## [What needs to be done]
Please output exactly the part of the records below that opens with the line containing "ちょっと気になるネットの話題" and closes with the line containing "Tinggalkan Balasan", both lines included, and nothing else.

## [Saved entries]
--

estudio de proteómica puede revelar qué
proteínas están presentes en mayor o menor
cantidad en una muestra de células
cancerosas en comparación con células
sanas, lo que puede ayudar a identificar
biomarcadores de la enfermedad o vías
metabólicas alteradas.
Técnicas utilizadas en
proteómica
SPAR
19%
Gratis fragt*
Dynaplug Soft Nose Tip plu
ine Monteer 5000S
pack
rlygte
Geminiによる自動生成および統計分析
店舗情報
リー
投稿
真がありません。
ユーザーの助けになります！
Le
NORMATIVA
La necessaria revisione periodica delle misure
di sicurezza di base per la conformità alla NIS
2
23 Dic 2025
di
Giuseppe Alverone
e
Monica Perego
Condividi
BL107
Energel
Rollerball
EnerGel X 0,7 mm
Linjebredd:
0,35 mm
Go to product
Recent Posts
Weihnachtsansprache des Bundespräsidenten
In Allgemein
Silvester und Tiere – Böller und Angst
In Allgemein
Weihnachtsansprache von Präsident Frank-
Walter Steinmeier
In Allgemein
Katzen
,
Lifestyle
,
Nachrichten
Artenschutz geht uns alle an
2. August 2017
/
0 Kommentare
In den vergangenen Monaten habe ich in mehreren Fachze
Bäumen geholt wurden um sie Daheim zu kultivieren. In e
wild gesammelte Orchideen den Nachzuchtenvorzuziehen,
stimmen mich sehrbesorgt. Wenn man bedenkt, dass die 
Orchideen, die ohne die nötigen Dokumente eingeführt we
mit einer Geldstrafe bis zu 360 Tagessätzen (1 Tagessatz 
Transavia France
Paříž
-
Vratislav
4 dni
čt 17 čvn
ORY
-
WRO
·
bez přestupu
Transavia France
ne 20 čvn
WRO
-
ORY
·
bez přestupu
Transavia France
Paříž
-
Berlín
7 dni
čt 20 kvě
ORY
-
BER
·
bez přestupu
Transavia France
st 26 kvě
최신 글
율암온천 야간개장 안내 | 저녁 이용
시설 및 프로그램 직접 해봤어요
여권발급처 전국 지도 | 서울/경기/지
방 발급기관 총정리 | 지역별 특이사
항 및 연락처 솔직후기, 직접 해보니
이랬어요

--

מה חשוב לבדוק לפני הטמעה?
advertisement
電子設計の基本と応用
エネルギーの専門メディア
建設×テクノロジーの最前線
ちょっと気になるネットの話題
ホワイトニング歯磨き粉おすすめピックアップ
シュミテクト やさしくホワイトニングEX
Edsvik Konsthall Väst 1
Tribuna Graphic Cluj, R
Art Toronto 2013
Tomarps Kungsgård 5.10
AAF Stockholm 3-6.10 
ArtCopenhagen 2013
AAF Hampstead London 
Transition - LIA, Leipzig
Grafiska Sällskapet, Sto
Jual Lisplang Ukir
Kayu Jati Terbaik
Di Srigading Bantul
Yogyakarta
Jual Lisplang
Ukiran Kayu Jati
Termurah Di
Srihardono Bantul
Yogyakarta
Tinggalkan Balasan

--

## [Answer section]
ちょっと気になるネットの話題
ホワイトニング歯磨き粉おすすめピックアップ
シュミテクト やさしくホワイトニングEX
Edsvik Konsthall Väst 1
Tribuna Graphic Cluj, R
Art Toronto 2013
Tomarps Kungsgård 5.10
AAF Stockholm 3-6.10 
ArtCopenhagen 2013
AAF Hampstead London 
Transition - LIA, Leipzig
Grafiska Sällskapet, Sto
Jual Lisplang Ukir
Kayu Jati Terbaik
Di Srigading Bantul
Yogyakarta
Jual Lisplang
Ukiran Kayu Jati
Termurah Di
Srihardono Bantul
Yogyakarta
Tinggalkan Balasan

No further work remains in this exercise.